(Beginning of Data to use)
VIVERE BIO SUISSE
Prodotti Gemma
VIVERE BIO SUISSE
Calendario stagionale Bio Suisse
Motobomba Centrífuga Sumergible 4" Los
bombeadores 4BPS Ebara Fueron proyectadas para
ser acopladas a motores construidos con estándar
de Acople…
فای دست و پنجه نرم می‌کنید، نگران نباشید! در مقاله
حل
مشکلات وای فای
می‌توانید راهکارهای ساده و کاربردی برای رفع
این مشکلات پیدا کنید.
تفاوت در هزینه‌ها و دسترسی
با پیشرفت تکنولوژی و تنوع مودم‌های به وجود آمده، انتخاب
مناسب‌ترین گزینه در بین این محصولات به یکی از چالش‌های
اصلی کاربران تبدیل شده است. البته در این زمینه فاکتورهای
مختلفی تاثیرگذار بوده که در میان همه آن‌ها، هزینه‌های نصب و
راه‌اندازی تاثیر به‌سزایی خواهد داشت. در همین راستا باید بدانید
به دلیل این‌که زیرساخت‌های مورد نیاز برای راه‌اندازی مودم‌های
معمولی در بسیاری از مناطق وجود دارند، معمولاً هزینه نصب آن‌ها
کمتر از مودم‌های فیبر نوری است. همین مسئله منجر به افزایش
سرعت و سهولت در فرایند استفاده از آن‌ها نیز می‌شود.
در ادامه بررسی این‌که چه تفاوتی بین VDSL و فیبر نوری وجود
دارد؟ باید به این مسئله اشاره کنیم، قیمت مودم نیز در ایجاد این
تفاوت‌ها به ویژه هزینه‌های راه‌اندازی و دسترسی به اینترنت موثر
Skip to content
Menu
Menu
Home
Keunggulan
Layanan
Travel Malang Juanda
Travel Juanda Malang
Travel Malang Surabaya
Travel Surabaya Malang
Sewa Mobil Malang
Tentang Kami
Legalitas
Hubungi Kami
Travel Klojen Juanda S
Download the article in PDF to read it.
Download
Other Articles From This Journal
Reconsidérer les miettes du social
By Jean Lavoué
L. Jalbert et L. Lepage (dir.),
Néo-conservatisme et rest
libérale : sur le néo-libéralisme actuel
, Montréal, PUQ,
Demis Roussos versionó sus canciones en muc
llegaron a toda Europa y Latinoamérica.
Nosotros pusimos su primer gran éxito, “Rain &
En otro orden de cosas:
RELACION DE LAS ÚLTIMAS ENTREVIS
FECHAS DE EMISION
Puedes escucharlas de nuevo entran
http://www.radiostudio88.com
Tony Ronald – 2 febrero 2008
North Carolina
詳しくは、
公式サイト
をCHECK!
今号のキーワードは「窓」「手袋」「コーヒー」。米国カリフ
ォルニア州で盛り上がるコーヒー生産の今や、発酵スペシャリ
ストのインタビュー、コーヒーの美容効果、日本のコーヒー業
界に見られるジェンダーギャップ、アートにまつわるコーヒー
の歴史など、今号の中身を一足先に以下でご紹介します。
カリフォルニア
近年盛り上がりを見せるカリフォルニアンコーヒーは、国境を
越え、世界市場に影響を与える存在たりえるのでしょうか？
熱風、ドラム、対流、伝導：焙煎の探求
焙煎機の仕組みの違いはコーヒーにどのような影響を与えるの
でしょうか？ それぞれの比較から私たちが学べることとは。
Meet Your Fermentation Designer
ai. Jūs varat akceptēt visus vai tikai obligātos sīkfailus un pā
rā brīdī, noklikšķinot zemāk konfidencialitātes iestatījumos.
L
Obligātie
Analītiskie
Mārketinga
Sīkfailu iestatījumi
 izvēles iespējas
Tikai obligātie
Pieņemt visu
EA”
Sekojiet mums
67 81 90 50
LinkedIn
(End of Data to use)
- [Task prompt] Set down each record verbatim.

- [Response area]
VIVERE BIO SUISSE
Prodotti Gemma
VIVERE BIO SUISSE
Calendario stagionale Bio Suisse
Motobomba Centrífuga Sumergible 4" Los
bombeadores 4BPS Ebara Fueron proyectadas para
ser acopladas a motores construidos con estándar
de Acople…
فای دست و پنجه نرم می‌کنید، نگران نباشید! در مقاله
حل
مشکلات وای فای
می‌توانید راهکارهای ساده و کاربردی برای رفع
این مشکلات پیدا کنید.
تفاوت در هزینه‌ها و دسترسی
با پیشرفت تکنولوژی و تنوع مودم‌های به وجود آمده، انتخاب
مناسب‌ترین گزینه در بین این محصولات به یکی از چالش‌های
اصلی کاربران تبدیل شده است. البته در این زمینه فاکتورهای
مختلفی تاثیرگذار بوده که در میان همه آن‌ها، هزینه‌های نصب و
راه‌اندازی تاثیر به‌سزایی خواهد داشت. در همین راستا باید بدانید
به دلیل این‌که زیرساخت‌های مورد نیاز برای راه‌اندازی مودم‌های
معمولی در بسیاری از مناطق وجود دارند، معمولاً هزینه نصب آن‌ها
کمتر از مودم‌های فیبر نوری است. همین مسئله منجر به افزایش
سرعت و سهولت در فرایند استفاده از آن‌ها نیز می‌شود.
در ادامه بررسی این‌که چه تفاوتی بین VDSL و فیبر نوری وجود
دارد؟ باید به این مسئله اشاره کنیم، قیمت مودم نیز در ایجاد این
تفاوت‌ها به ویژه هزینه‌های راه‌اندازی و دسترسی به اینترنت موثر
Skip to content
Menu
Menu
Home
Keunggulan
Layanan
Travel Malang Juanda
Travel Juanda Malang
Travel Malang Surabaya
Travel Surabaya Malang
Sewa Mobil Malang
Tentang Kami
Legalitas
Hubungi Kami
Travel Klojen Juanda S
Download the article in PDF to read it.
Download
Other Articles From This Journal
Reconsidérer les miettes du social
By Jean Lavoué
L. Jalbert et L. Lepage (dir.),
Néo-conservatisme et rest
libérale : sur le néo-libéralisme actuel
, Montréal, PUQ,
Demis Roussos versionó sus canciones en muc
llegaron a toda Europa y Latinoamérica.
Nosotros pusimos su primer gran éxito, “Rain &
En otro orden de cosas:
RELACION DE LAS ÚLTIMAS ENTREVIS
FECHAS DE EMISION
Puedes escucharlas de nuevo entran
http://www.radiostudio88.com
Tony Ronald – 2 febrero 2008
North Carolina
詳しくは、
公式サイト
をCHECK!
今号のキーワードは「窓」「手袋」「コーヒー」。米国カリフ
ォルニア州で盛り上がるコーヒー生産の今や、発酵スペシャリ
ストのインタビュー、コーヒーの美容効果、日本のコーヒー業
界に見られるジェンダーギャップ、アートにまつわるコーヒー
の歴史など、今号の中身を一足先に以下でご紹介します。
カリフォルニア
近年盛り上がりを見せるカリフォルニアンコーヒーは、国境を
越え、世界市場に影響を与える存在たりえるのでしょうか？
熱風、ドラム、対流、伝導：焙煎の探求
焙煎機の仕組みの違いはコーヒーにどのような影響を与えるの
でしょうか？ それぞれの比較から私たちが学べることとは。
Meet Your Fermentation Designer
ai. Jūs varat akceptēt visus vai tikai obligātos sīkfailus un pā
rā brīdī, noklikšķinot zemāk konfidencialitātes iestatījumos.
L
Obligātie
Analītiskie
Mārketinga
Sīkfailu iestatījumi
 izvēles iespējas
Tikai obligātie
Pieņemt visu
EA”
Sekojiet mums
67 81 90 50
LinkedIn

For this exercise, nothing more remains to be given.